**Requirement**
Copy every entry as is. Leave images out.

[Data items]
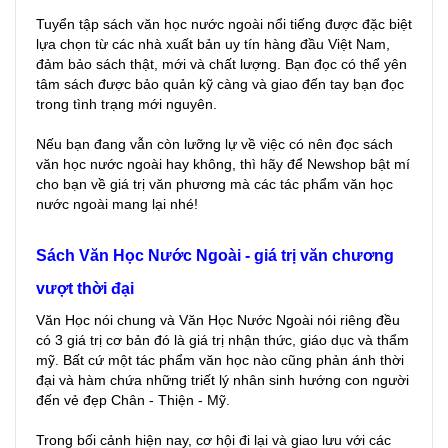
Tuyển tập sách văn học nước ngoài nổi tiếng được đặc biệt
lựa chọn từ các nhà xuất bản uy tín hàng đầu Việt Nam,
đảm bảo sách thật, mới và chất lượng. Bạn đọc có thể yên
tâm sách được bảo quản kỹ càng và giao đến tay bạn đọc
trong tình trạng mới nguyên.
Nếu bạn đang vẫn còn lưỡng lự về việc có nên đọc sách
văn học nước ngoài hay không, thì hãy để Newshop bật mí
cho bạn về giá trị văn phương mà các tác phẩm văn học
nước ngoài mang lại nhé!
Sách Văn Học Nước Ngoài - giá trị văn chương
vượt thời đại
Văn Học nói chung và Văn Học Nước Ngoài nói riêng đều
có 3 giá trị cơ bản đó là giá trị nhận thức, giáo dục và thẩm
mỹ. Bất cứ một tác phẩm văn học nào cũng phản ánh thời
đại và hàm chứa những triết lý nhân sinh hướng con người
đến vẻ đẹp Chân - Thiện - Mỹ.
Trong bối cảnh hiện nay, cơ hội đi lại và giao lưu với các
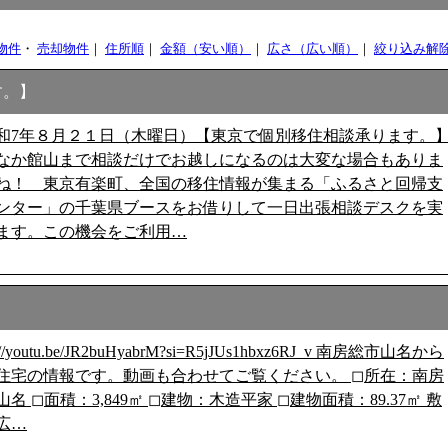
物件
・
売却物件
｜
住所順
｜
金額（安い順）
｜
広さ（広い順）
｜
絞り込み解
す。】
和7年８月２１日（木曜日）【東京で個別移住相談承ります。
なか館山まで相談だけでお越しになるのは大変な場合もありま
ね！ 東京有楽町、全国の移住情報が集まる「ふるさと回帰支
ンター」の千葉県ブースをお借りして一日出張相談デスクを実
ます。この機会をご利用…
s://youtu.be/JR2buHyabrM?si=R5jJUs1hbxz6RJ_v 南房総市山名から
住宅の情報です。動画も合わせてご覧ください。 ◻︎所在：南房
名 ◻︎面積：3,849㎡ ◻︎建物：木造平家 ◻︎建物面積：89.37㎡ 敷
広…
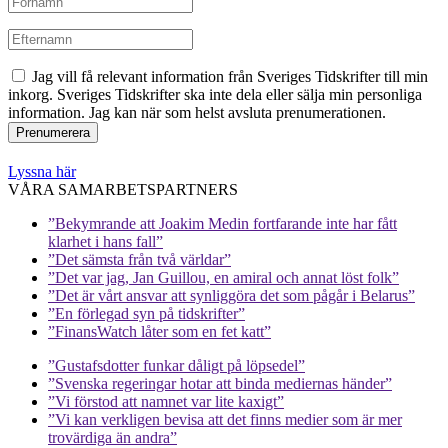
Jag vill få relevant information från Sveriges Tidskrifter till min
inkorg. Sveriges Tidskrifter ska inte dela eller sälja min personliga
information. Jag kan när som helst avsluta prenumerationen.
Lyssna här
VÅRA SAMARBETSPARTNERS
”Bekymrande att Joakim Medin fortfarande inte har fått
klarhet i hans fall”
”Det sämsta från två världar”
”Det var jag, Jan Guillou, en amiral och annat löst folk”
”Det är vårt ansvar att synliggöra det som pågår i Belarus”
”En förlegad syn på tidskrifter”
”FinansWatch låter som en fet katt”
”Gustafsdotter funkar dåligt på löpsedel”
”Svenska regeringar hotar att binda mediernas händer”
”Vi förstod att namnet var lite kaxigt”
”Vi kan verkligen bevisa att det finns medier som är mer
trovärdiga än andra”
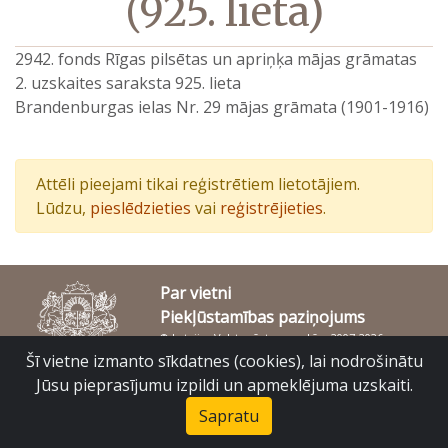
(925. lieta)
2942. fonds Rīgas pilsētas un apriņķa mājas grāmatas
2. uzskaites saraksta 925. lieta
Brandenburgas ielas Nr. 29 mājas grāmata (1901-1916)
Attēli pieejami tikai reģistrētiem lietotājiem.
Lūdzu,
pieslēdzieties
vai
reģistrējieties
.
Par vietni
Piekļūstamības paziņojums
© Latvijas Valsts vēstures arhīvs 2007-2026
Slokas iela 16, Rīga, LV – 1048
Šī vietne izmanto sīkdatnes (cookies), lai nodrošinātu
raduraksti@arhivi.gov.lv
Jūsu pieprasījumu izpildi un apmeklējuma uzskaiti.
Sapratu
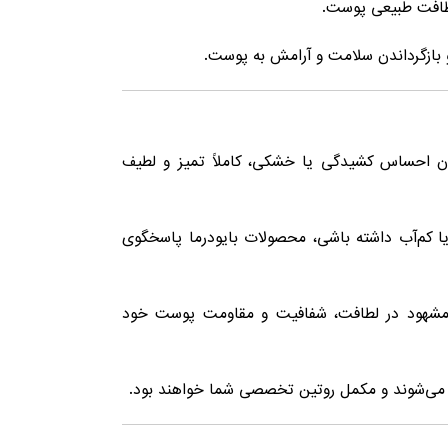
لطافت طبیعی پوست.
ازگرداندن سلامت و آرامش به پوست.
ن احساس کشیدگی یا خشکی، کاملاً تمیز و لطیف
آب داشته باشی، محصولات بایودرما پاسخگوی
ود مشهود در لطافت، شفافیت و مقاومت پوست خود
 می‌شوند و مکمل روتین تخصصی شما خواهند بود.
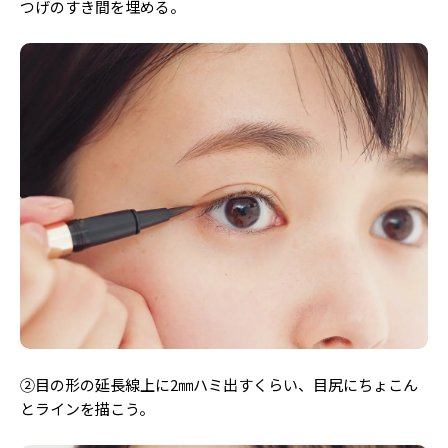
つげのすき間を埋める。
②目の形の延長線上に2㎜ハミ出すくらい、目尻にちょこん
とラインを描こう。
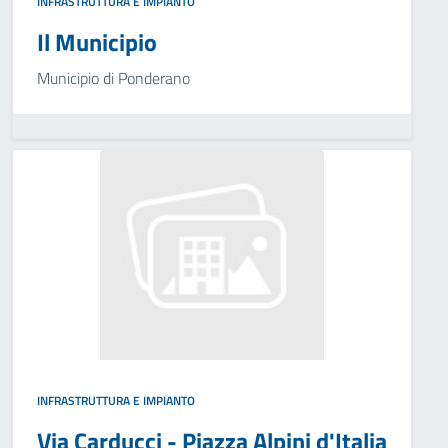
INFRASTRUTTURA E IMPIANTO
Il Municipio
Municipio di Ponderano
INFRASTRUTTURA E IMPIANTO
Via Carducci - Piazza Alpini d'Italia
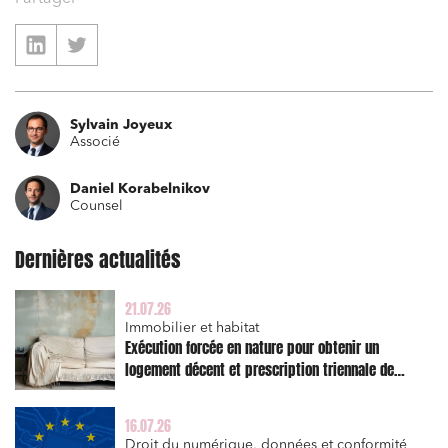
Immobilier et habitat
Entreprises du numérique
Établissements financiers
Mobilité et transport
Sylvain Joyeux
Associé
Règlement des litiges
Droit du numérique, données et conformité
Daniel Korabelnikov
Counsel
Relations sociales et droit du travail
Dernières actualités
Services publics et collectivités
Commande publique
21.07.26
Projets immobiliers
Immobilier et habitat
Exécution forcée en nature pour obtenir un
Environnement
logement décent et prescription triennale de
l’action en réparation
Urbanisme et aménagement
16.07.26
Banque finance et assurance
Droit du numérique, données et conformité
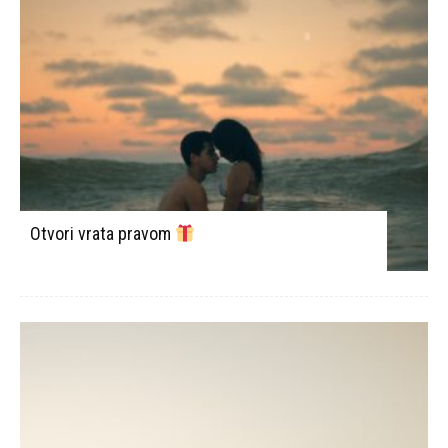
Otvori vrata pravom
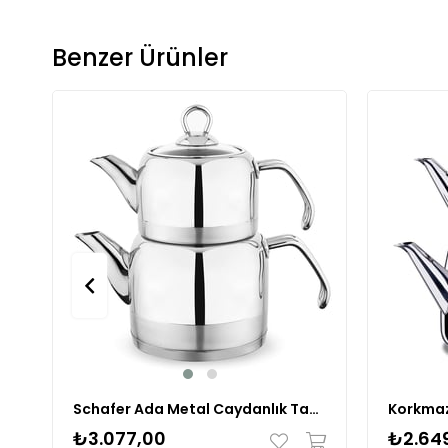
Benzer Ürünler
Schafer Ada Metal Caydanlık Takımı (orta) 4 Prc Inx05
₺3.077,00
₺2.64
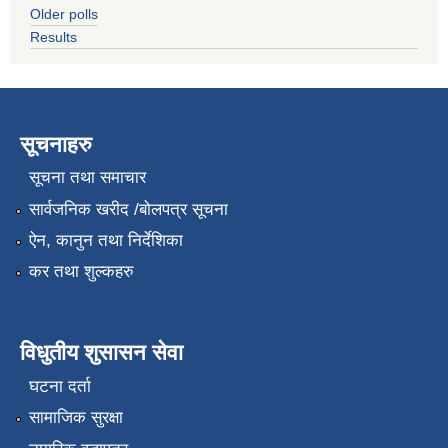
Older polls
Results
सूचनाहरु
सूचना तथा समाचार
सार्वजनिक खरीद /बोलपत्र सूचना
ऐन, कानुन तथा निर्देशिका
कर तथा शुल्कहरु
विधुतीय शुसासन सेवा
घटना दर्ता
सामाजिक सुरक्षा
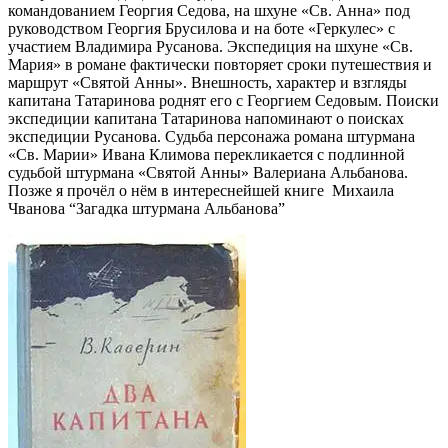
командованием Георгия Седова, на шхуне «Св. Анна» под
руководством Георгия Брусилова и на боте «Геркулес» с
участием Владимира Русанова. Экспедиция на шхуне «Св.
Мария» в романе фактически повторяет сроки путешествия и
маршрут «Святой Анны». Внешность, характер и взгляды
капитана Татаринова роднят его с Георгием Седовым. Поиски
экспедиции капитана Татаринова напоминают о поисках
экспедиции Русанова. Судьба персонажа романа штурмана
«Св. Марии» Ивана Климова перекликается с подлинной
судьбой штурмана «Святой Анны» Валериана Альбанова.
Позже я прочёл о нём в интереснейшей книге Михаила
Чванова “Загадка штурмана Альбанова”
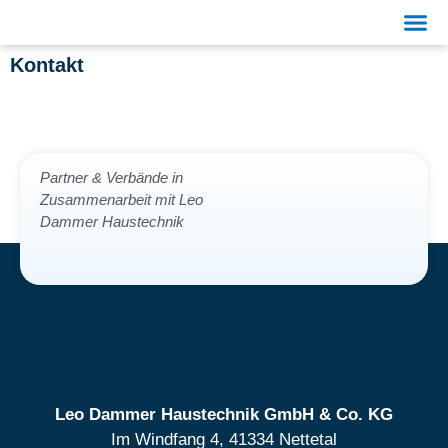
Kontakt
Partner & Verbände in
Zusammenarbeit mit Leo
Dammer Haustechnik
Leo Dammer Haustechnik GmbH & Co. KG
Im Windfang 4, 41334 Nettetal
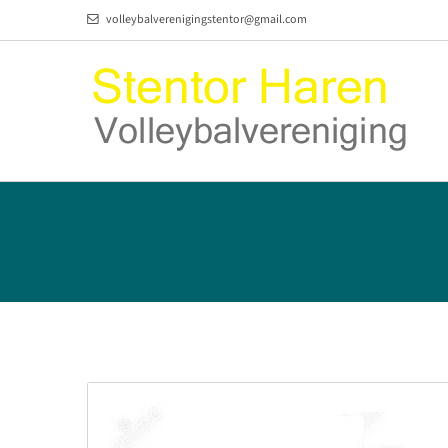
volleybalverenigingstentor@gmail.com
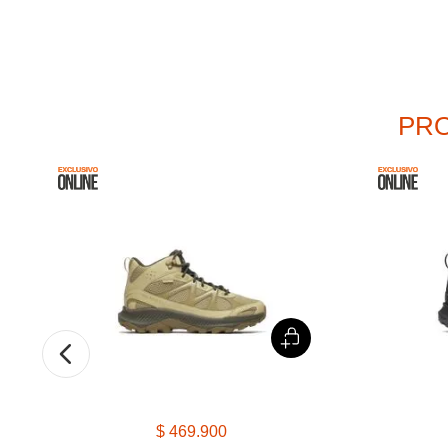
PRO
%
$
469
.
900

**Task answer**
Tuyển tập sách văn học nước ngoài nổi tiếng được đặc biệt
lựa chọn từ các nhà xuất bản uy tín hàng đầu Việt Nam,
đảm bảo sách thật, mới và chất lượng. Bạn đọc có thể yên
tâm sách được bảo quản kỹ càng và giao đến tay bạn đọc
trong tình trạng mới nguyên.
Nếu bạn đang vẫn còn lưỡng lự về việc có nên đọc sách
văn học nước ngoài hay không, thì hãy để Newshop bật mí
cho bạn về giá trị văn phương mà các tác phẩm văn học
nước ngoài mang lại nhé!
Sách Văn Học Nước Ngoài - giá trị văn chương
vượt thời đại
Văn Học nói chung và Văn Học Nước Ngoài nói riêng đều
có 3 giá trị cơ bản đó là giá trị nhận thức, giáo dục và thẩm
mỹ. Bất cứ một tác phẩm văn học nào cũng phản ánh thời
đại và hàm chứa những triết lý nhân sinh hướng con người
đến vẻ đẹp Chân - Thiện - Mỹ.
Trong bối cảnh hiện nay, cơ hội đi lại và giao lưu với các
物件
・
売却物件
｜
住所順
｜
金額（安い順）
｜
広さ（広い順）
｜
絞り込み解
す。】
和7年８月２１日（木曜日）【東京で個別移住相談承ります。
なか館山まで相談だけでお越しになるのは大変な場合もありま
ね！ 東京有楽町、全国の移住情報が集まる「ふるさと回帰支
ンター」の千葉県ブースをお借りして一日出張相談デスクを実
ます。この機会をご利用…
s://youtu.be/JR2buHyabrM?si=R5jJUs1hbxz6RJ_v 南房総市山名から
住宅の情報です。動画も合わせてご覧ください。 ◻︎所在：南房
名 ◻︎面積：3,849㎡ ◻︎建物：木造平家 ◻︎建物面積：89.37㎡ 敷
広…
Jag vill få relevant information från Sveriges Tidskrifter till min
inkorg. Sveriges Tidskrifter ska inte dela eller sälja min personliga
information. Jag kan när som helst avsluta prenumerationen.
Lyssna här
VÅRA SAMARBETSPARTNERS
”Bekymrande att Joakim Medin fortfarande inte har fått
klarhet i hans fall”
”Det sämsta från två världar”
”Det var jag, Jan Guillou, en amiral och annat löst folk”
”Det är vårt ansvar att synliggöra det som pågår i Belarus”
”En förlegad syn på tidskrifter”
”FinansWatch låter som en fet katt”
”Gustafsdotter funkar dåligt på löpsedel”
”Svenska regeringar hotar att binda mediernas händer”
”Vi förstod att namnet var lite kaxigt”
”Vi kan verkligen bevisa att det finns medier som är mer
trovärdiga än andra”
(925. lieta)
2942. fonds Rīgas pilsētas un apriņķa mājas grāmatas
2. uzskaites saraksta 925. lieta
Brandenburgas ielas Nr. 29 mājas grāmata (1901-1916)
Attēli pieejami tikai reģistrētiem lietotājiem.
Lūdzu,
pieslēdzieties
vai
reģistrējieties
.
Par vietni
Piekļūstamības paziņojums
© Latvijas Valsts vēstures arhīvs 2007-2026
Slokas iela 16, Rīga, LV – 1048
Šī vietne izmanto sīkdatnes (cookies), lai nodrošinātu
raduraksti@arhivi.gov.lv
Jūsu pieprasījumu izpildi un apmeklējuma uzskaiti.
Sapratu
لطافت طبیعی پوست.
ازگرداندن سلامت و آرامش به پوست.
ن احساس کشیدگی یا خشکی، کاملاً تمیز و لطیف
آب داشته باشی، محصولات بایودرما پاسخگوی
ود مشهود در لطافت، شفافیت و مقاومت پوست خود
 می‌شوند و مکمل روتین تخصصی شما خواهند بود.
つげのすき間を埋める。
②目の形の延長線上に2㎜ハミ出すくらい、目尻にちょこん
とラインを描こう。
INFRASTRUTTURA E IMPIANTO
Il Municipio
Municipio di Ponderano
INFRASTRUTTURA E IMPIANTO
Via Carducci - Piazza Alpini d'Italia
Immobilier et habitat
Entreprises du numérique
Établissements financiers
Mobilité et transport
Sylvain Joyeux
Associé
Règlement des litiges
Droit du numérique, données et conformité
Daniel Korabelnikov
Counsel
Relations sociales et droit du travail
Dernières actualités
Services publics et collectivités
Commande publique
21.07.26
Projets immobiliers
Immobilier et habitat
Exécution forcée en nature pour obtenir un
Environnement
logement décent et prescription triennale de
l’action en réparation
Urbanisme et aménagement
16.07.26
Banque finance et assurance
Droit du numérique, données et conformité
Otvori vrata pravom
Benzer Ürünler
Schafer Ada Metal Caydanlık Takımı (orta) 4 Prc Inx05
₺3.077,00
₺2.64
Older polls
Results
सूचनाहरु
सूचना तथा समाचार
सार्वजनिक खरीद /बोलपत्र सूचना
ऐन, कानुन तथा निर्देशिका
कर तथा शुल्कहरु
विधुतीय शुसासन सेवा
घटना दर्ता
सामाजिक सुरक्षा
командованием Георгия Седова, на шхуне «Св. Анна» под
руководством Георгия Брусилова и на боте «Геркулес» с
участием Владимира Русанова. Экспедиция на шхуне «Св.
Мария» в романе фактически повторяет сроки путешествия и
маршрут «Святой Анны». Внешность, характер и взгляды
капитана Татаринова роднят его с Георгием Седовым. Поиски
экспедиции капитана Татаринова напоминают о поисках
экспедиции Русанова. Судьба персонажа романа штурмана
«Св. Марии» Ивана Климова перекликается с подлинной
судьбой штурмана «Святой Анны» Валериана Альбанова.
Позже я прочёл о нём в интереснейшей книге Михаила
Чванова “Загадка штурмана Альбанова”
Kontakt
Partner & Verbände in
Zusammenarbeit mit Leo
Dammer Haustechnik
Leo Dammer Haustechnik GmbH & Co. KG
Im Windfang 4, 41334 Nettetal
volleybalverenigingstentor@gmail.com
PRO
%
$
469
.
900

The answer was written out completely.